Two moving parts here: the profit made in the good times, and your perception of the risk of actually being caught and having to face the bad times.
You can see where this is starting to go wrong…
Step 4 then becomes fixing the issues just identified. And that’s hard. If you’ve found that there’s people in your organisation not taking the ethics, legislation or strategy put in place remotely seriously, it’s time to start weeding out bad apples – and you do that by decimating the tree they come from, by the root. If the reason no ‘good apples’ spoke up is because the CEO or someone really high up is enrolled in this behaviour, get rid of them and whoever supported them. Because it showcases that this is the way to the top. It emphasis, rather too obviously, that the left hand side of the expected value equation is bigger than the right side. If things have already gone wrong, it’s time for an enquiry and a half. And proper punitive measures. You’ve found yourself in a status quo you don’t want to be in. And a status quo reset where some people will most definitely function as ‘examples’ will do more good than damage. If things haven’t gone completely south yet and this is a preventive exercise, still do an enquire. But more of a pre-mortem style one. Where could this possibly go wrong? Here you might want to apply the sunk cost fallacy as a tactic – or almost the IKEA effect if you will. Have everyone of the company be a part of the ethics guidelines they are building. What you’re involved in, what you yourself put effort in and feel control over, you’re much more likely to abide by. Not abiding by your own standards would cause a healthy amount of cognitive dissonance after all.

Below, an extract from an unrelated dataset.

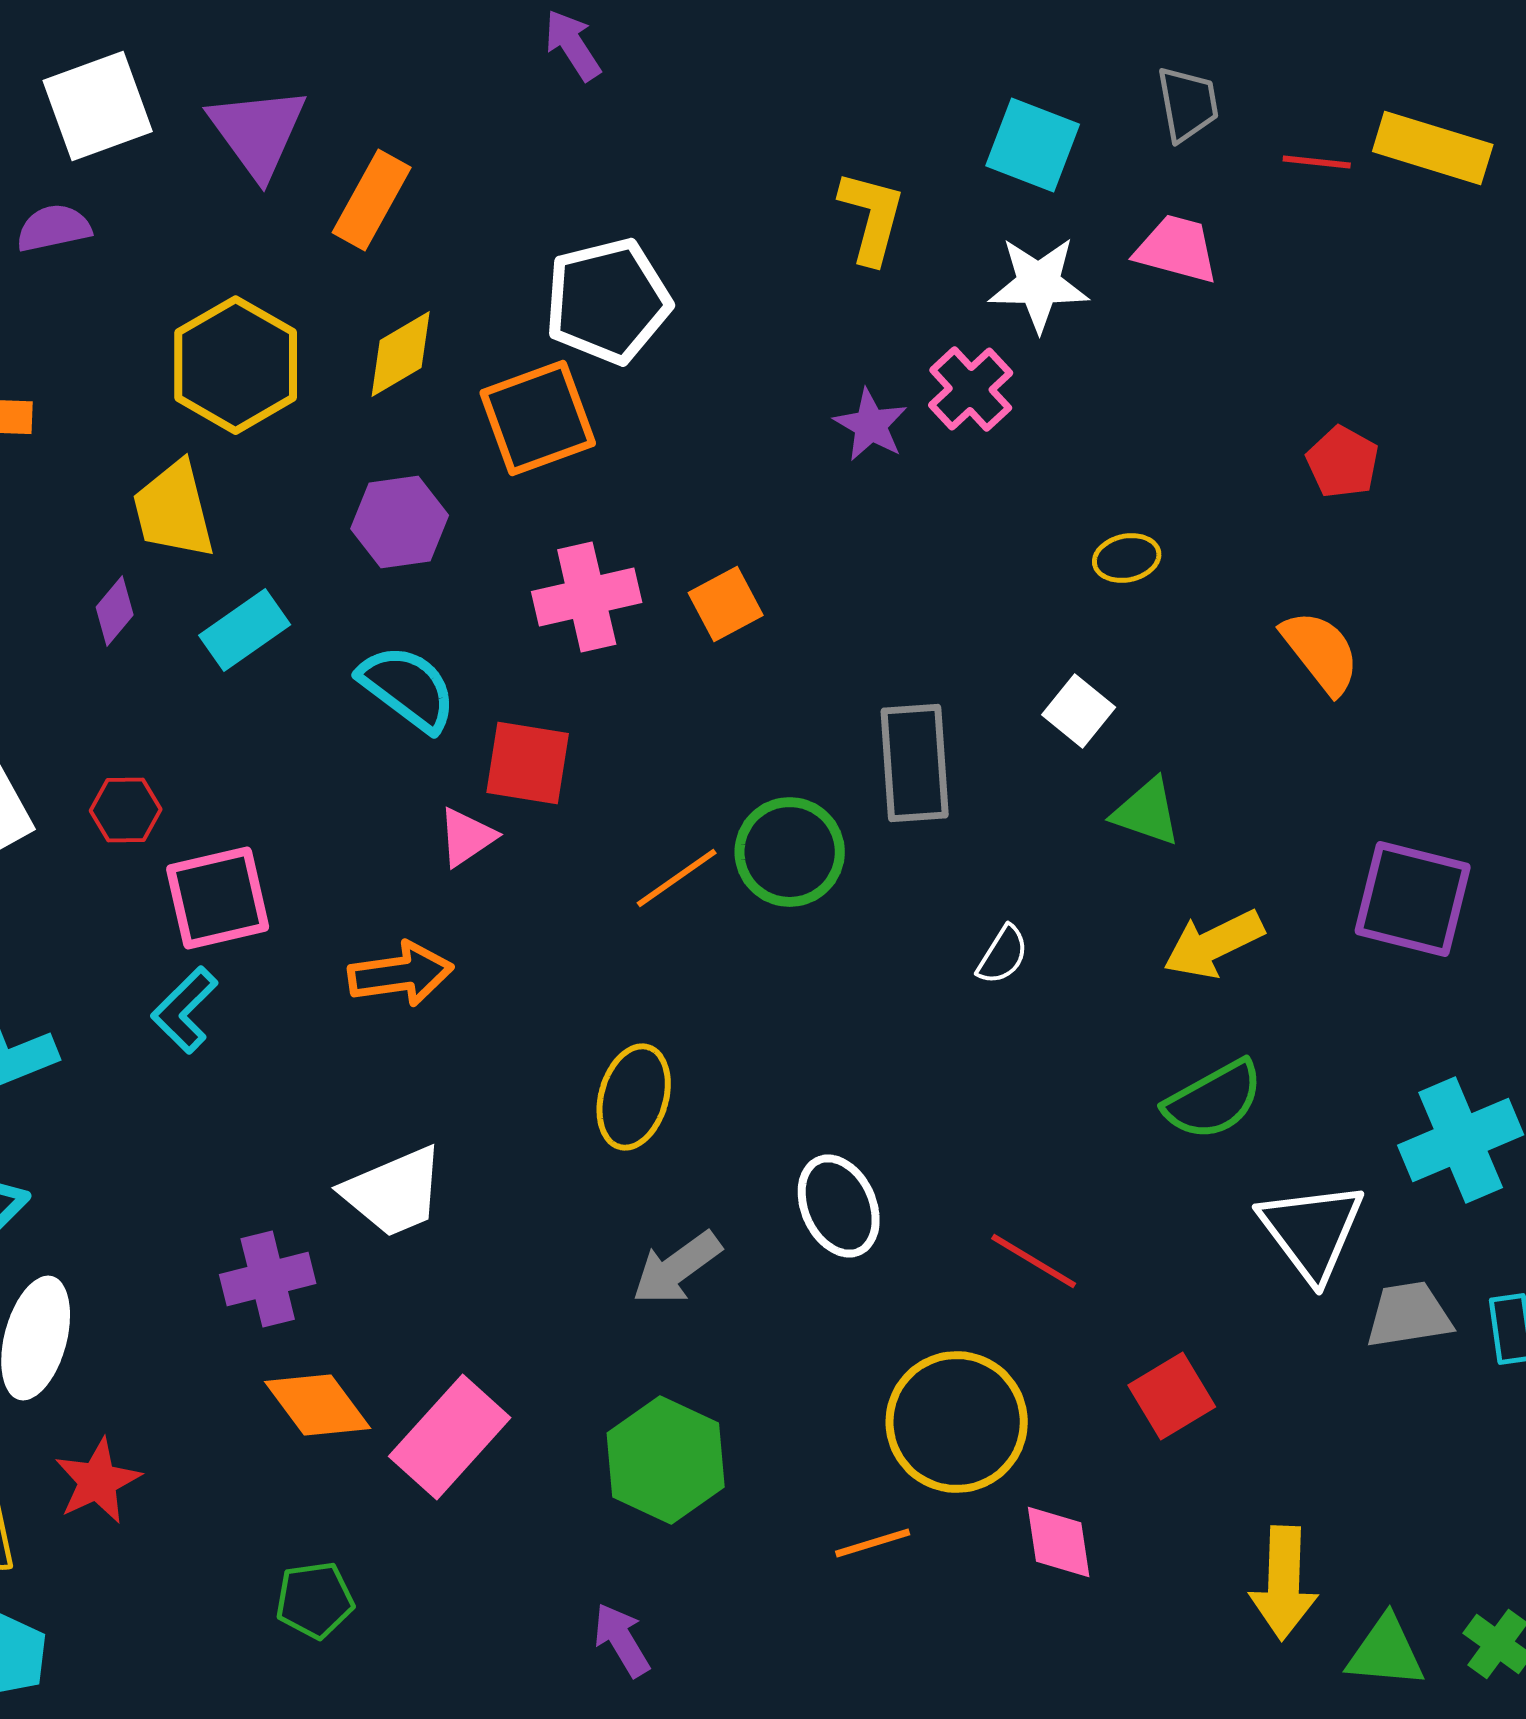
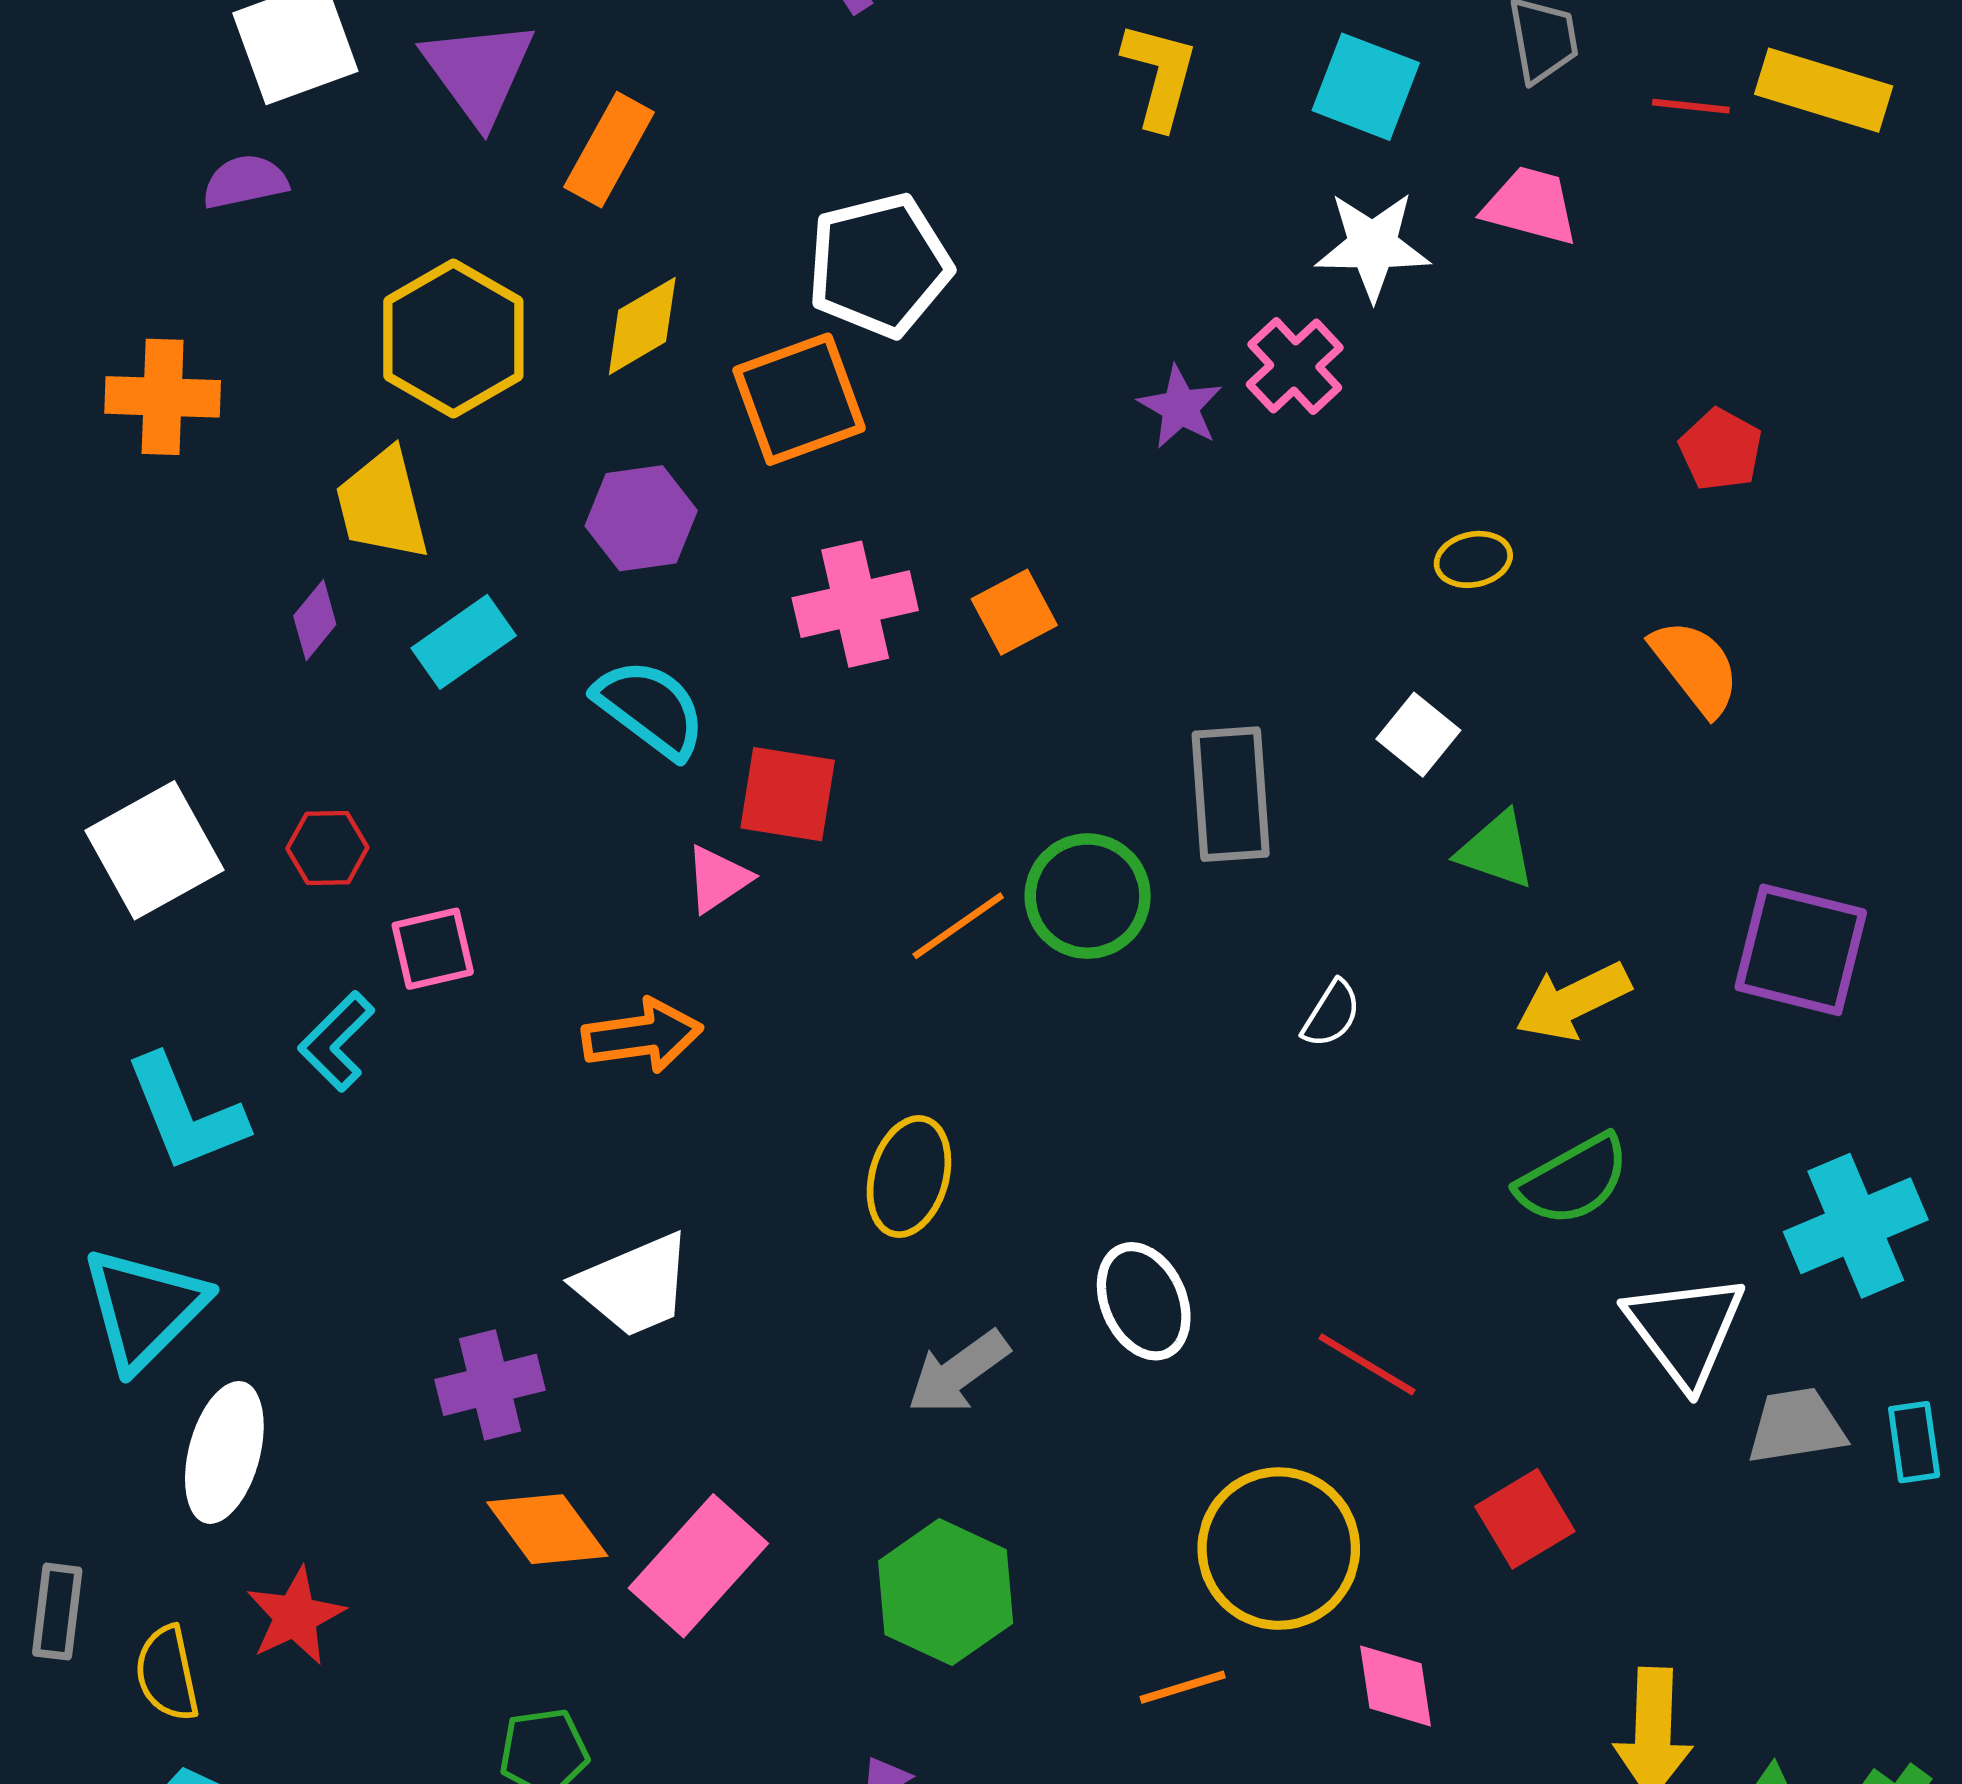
yellow L-shape: (872, 217) -> (1160, 75), moved
pink square: (218, 898) -> (433, 949), size x0.7
cyan L-shape: (185, 1010) -> (337, 1041), moved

Oh, and rather obviously, if you do have behavioural risk and ethics committees in place, they should be independent. They should fulfill all criteria of the COM-B model, meaning that they have the power to put new standards and practices in place that NEED to be followed. And that they have the opportunity to speak up and condemn. So that’s behavioural risk in a nutshell.
Don’t make the mistake of thinking behavioural risk management is only for heavily regulated industries by the way (e.g. tax law, banking, medicine). Non-profits, academia and government also (need to) consider behavioural risk – where there’s people, there’s incentives and you better make sure those are all on the same page!